Exercise directions — From the first line of the entries below through the line holding "En ICADEL/ICD premiamos tu lealtad", write out every line exactly, please, and leave out the pictures.
*** Excerpted data
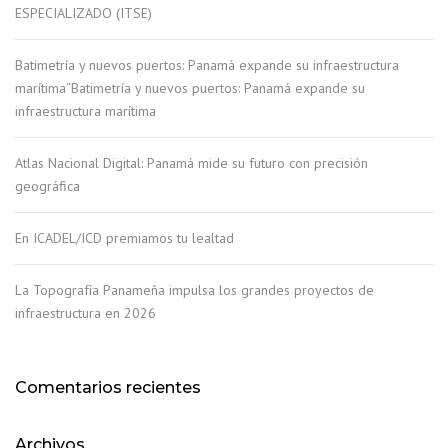
ESPECIALIZADO (ITSE)
Batimetría y nuevos puertos: Panamá expande su infraestructura
marítima“Batimetría y nuevos puertos: Panamá expande su
infraestructura marítima
Atlas Nacional Digital: Panamá mide su futuro con precisión
geográfica
En ICADEL/ICD premiamos tu lealtad
La Topografía Panameña impulsa los grandes proyectos de
infraestructura en 2026
Comentarios recientes
Archivos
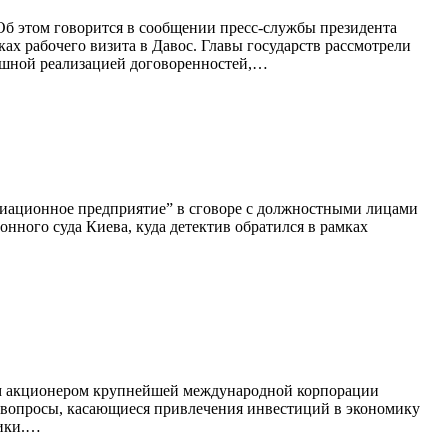
 Об этом говорится в сообщении пресс-службы президента
 рабочего визита в Давос. Главы государств рассмотрели
ешной реализацией договоренностей,…
виационное предприятие” в сговоре с должностными лицами
онного суда Киева, куда детектив обратился в рамках
ым акционером крупнейшей международной корпорации
ь вопросы, касающиеся привлечения инвестиций в экономику
мики.…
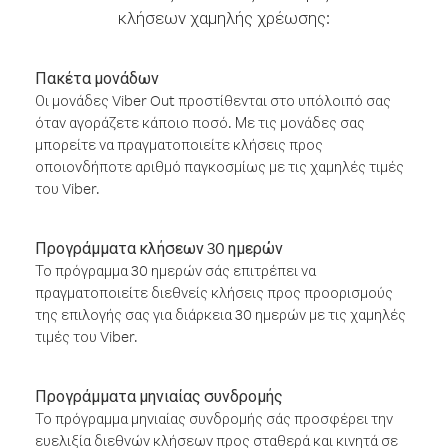
κλήσεων χαμηλής χρέωσης:
Πακέτα μονάδων
Οι μονάδες Viber Out προστίθενται στο υπόλοιπό σας
όταν αγοράζετε κάποιο ποσό. Με τις μονάδες σας
μπορείτε να πραγματοποιείτε κλήσεις προς
οποιονδήποτε αριθμό παγκοσμίως με τις χαμηλές τιμές
του Viber.
Προγράμματα κλήσεων 30 ημερών
Το πρόγραμμα 30 ημερών σάς επιτρέπει να
πραγματοποιείτε διεθνείς κλήσεις προς προορισμούς
της επιλογής σας για διάρκεια 30 ημερών με τις χαμηλές
τιμές του Viber.
Προγράμματα μηνιαίας συνδρομής
Το πρόγραμμα μηνιαίας συνδρομής σάς προσφέρει την
ευελιξία διεθνών κλήσεων προς σταθερά και κινητά σε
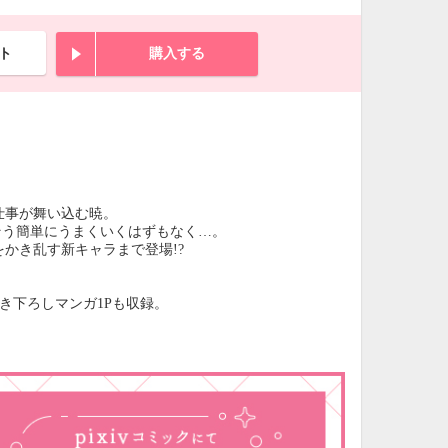
ト
購入する
仕事が舞い込む暁。
そう簡単にうまくいくはずもなく…。
かき乱す新キャラまで登場!?
き下ろしマンガ1Pも収録。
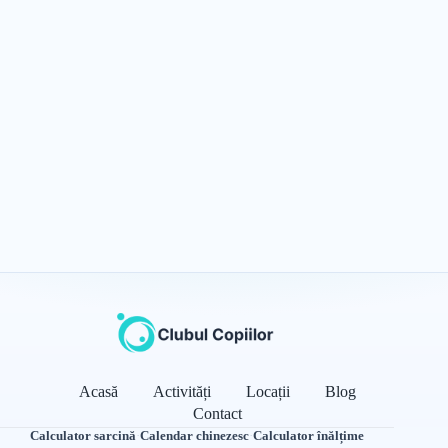
Acasă
Activități
Locații
Blog
Contact
Calculator sarcină
·
Calendar chinezesc
·
Calculator înălțime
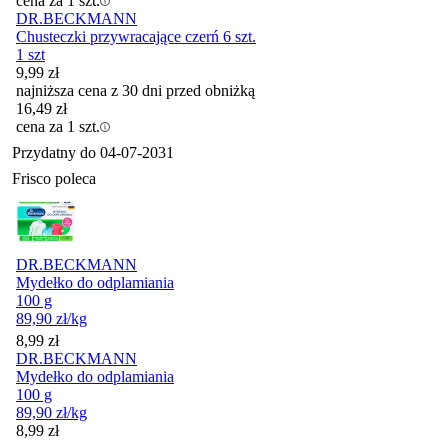
cena za 1 szt.
DR.BECKMANN
Chusteczki przywracające czerń 6 szt.
1 szt
9,99
zł
najniższa cena z 30 dni przed obniżką
16,49
zł
cena za 1 szt.
Przydatny do
04-07-2031
Frisco poleca
DR.BECKMANN
Mydełko do odplamiania
100 g
89,90
zł
/kg
Cena
8,99
zł
DR.BECKMANN
Mydełko do odplamiania
100 g
89,90
zł
/kg
Cena
8,99
zł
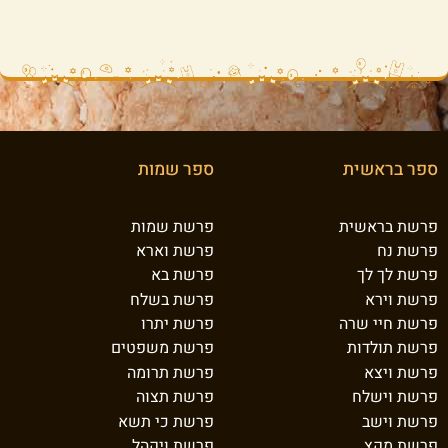
ספר בראשית
ספר שמות
פרשת בראשית
פרשת שמות
פרשת נח
פרשת וארא
פרשת לך לך
פרשת בא
פרשת וירא
פרשת בשלח
פרשת חיי שרה
פרשת יתרו
פרשת תולדות
פרשת משפטים
פרשת ויצא
פרשת תרומה
פרשת וישלח
פרשת תצוה
פרשת וישב
פרשת כי תשא
פרשת מקץ
פרשת ויקהל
******
Your response —
ESPECIALIZADO (ITSE)
Batimetría y nuevos puertos: Panamá expande su infraestructura
marítima“Batimetría y nuevos puertos: Panamá expande su
infraestructura marítima
Atlas Nacional Digital: Panamá mide su futuro con precisión
geográfica
En ICADEL/ICD premiamos tu lealtad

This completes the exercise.